Cementerios

Me gustan los cementerios, de cuando en cuando me adentro en el de Colón y me paso media tarde caminando entre sepulcros, leyendo tarjas, admirando esculturas rotas, sentado bajo los árboles escuchando el canto de los pájaros. Me gusta la calma de los cementerios. Los sonidos del mundo exterior llegan allí como en sordina, uno puede regodearse en la tranquilidad hierática de las tumbas. El del cementerio es otro ámbito, la atmósfera es otra. Me gusta hacer fotografías en los cementerios. La solemne plasticidad de los ángeles y las cruces, esa belleza ardua de lo viejo y carcomido, los juegos de sombras y luces en las avenidas desiertas. Cuando cae la tarde y el sol perfila las estatuas, la visión es impresionante. Me gusta imaginarme biografías en los cementerios. Leo las inscripciones de las bóvedas, las fotos de los difuntos, las dedicatorias de los allegados. Partiendo del lujo de los panteones, uno se puede hacer una idea de la posición social de sus ocupantes. En el cementerio de Colón, por ejemplo, las antiguas clases están perfectamente delimitadas. Total, es una pirámide artificial. Los muertos, muertos están. Si hay más allá, no será un más allá segmentado. Y si no lo hay, aquí nada más queda el polvo. Lo demás es historia que se desvanece. He estado en casi todos los grandes cementerios de Cuba, quizás solo me falte el de Santa Ifigenia. Además del de Colón, me gusta mucho el de Camagüey (tan castigado por el sol), los dos de Cienfuegos (el de Reina, romántico y decadente; el nuevo, con sus praderas), el de Holguín, el de Guantánamo (de ahí es la foto que acompaña esta crónica)… Pero mi cementerio preferido es el de mi pueblo, modesto y silencioso como ninguno, sin esculturas, el cementerio de Sabanita, a mitad de camino entre Violeta y Velazco, en medio del campo. El cementerio donde reposan mis bisabuelos, mis abuelos, mi padre… Todo parece indicar que ahí acabará mi propio camino.

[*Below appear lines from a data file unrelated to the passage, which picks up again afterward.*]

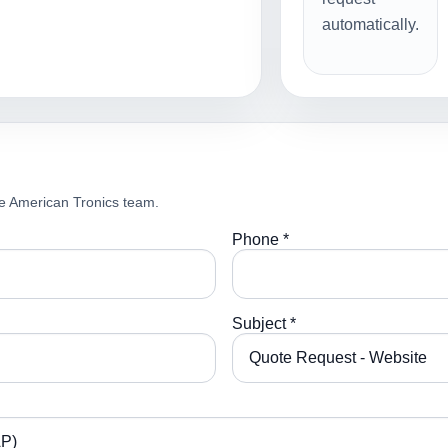
automatically.
e American Tronics team.
Phone *
Subject *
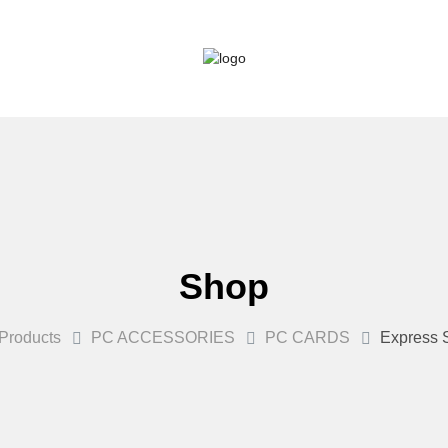
Shop
Products
PC ACCESSORIES
PC CARDS
Express S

Pero no hay que ponerse dramático. Cuando yo era niño miraba el cementerio con mucho respeto y temor. La finca de mis abuelos quedaba a poquísimos kilómetros, desde el portal de la casa, cuando cortaban las cañas, podían verse los muros blancos. Los muchachos del batey se la pasaban inventado historias, que si salía un fantasma, que si a las doce de la noche se escuchaba el sonido de unas cadenas. Mi abuelo se reía: “no hagas caso, esos son inventos, un día te voy a llevar allí para que veas”. Llegó el día, pero no fui con mi abuelo, sino con mi abuela, que fue a limpiar la bóveda familiar. Antes de traspasar la puerta sentí un escalofrío. Mi abuela sonrió: “no les tengas miedo a los muertos, los vivos pueden ser más peligrosos”. El caso es que entramos, y pasada la primera impresión, ya yo me sentía muy cómodo en aquel lugar. Me puse a corretear entre las tumbas, a cazar a mariposas, a leer las tarjas. Descubrí en un panteón la foto de un vecino mío, que había muerto unos meses antes. Me senté por fin junto a mi abuela, que cambiaba las flores de la bóveda.

—Abuelita, ¿por qué le ponen flores a los muertos?
—Para que el viaje sea más bonito.
—¿El viaje? ¿Qué viaje?
—Morirse es como un viaje.
—¿Un viaje a dónde?
—No sé, y nadie ha regresado para contarlo. Yo espero que sea para un lugar bonito, porque al final todo el mundo lo tiene que hacer.
—¿Yo también?
—Tú también, pero Dios quiera que sea dentro de muchos muchos años, cuando ya seas un viejito y no te acuerdes de tu abuela. Y ahora nos vamos, que este no es un lugar para jugar. Cuando lleguemos a la casa te voy a dar flan.